DIRECTIONS FOR THIS TASK.
If an entry holds a picture, leave the picture out and copy the rest exactly.

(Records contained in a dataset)
^^^^
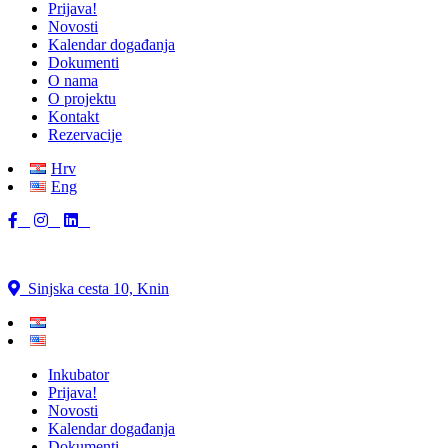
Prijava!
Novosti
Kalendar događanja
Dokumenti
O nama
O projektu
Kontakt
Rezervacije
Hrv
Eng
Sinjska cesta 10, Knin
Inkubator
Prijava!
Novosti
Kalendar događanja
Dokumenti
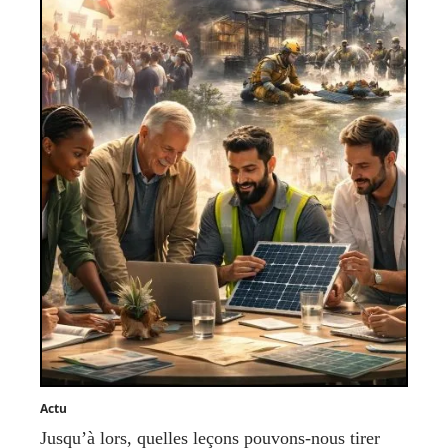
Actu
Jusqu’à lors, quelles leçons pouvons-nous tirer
^^^^
RESPONSE BELOW.
Prijava!
Novosti
Kalendar događanja
Dokumenti
O nama
O projektu
Kontakt
Rezervacije
Hrv
Eng
Sinjska cesta 10, Knin
Inkubator
Prijava!
Novosti
Kalendar događanja
Dokumenti
Actu
Jusqu’à lors, quelles leçons pouvons-nous tirer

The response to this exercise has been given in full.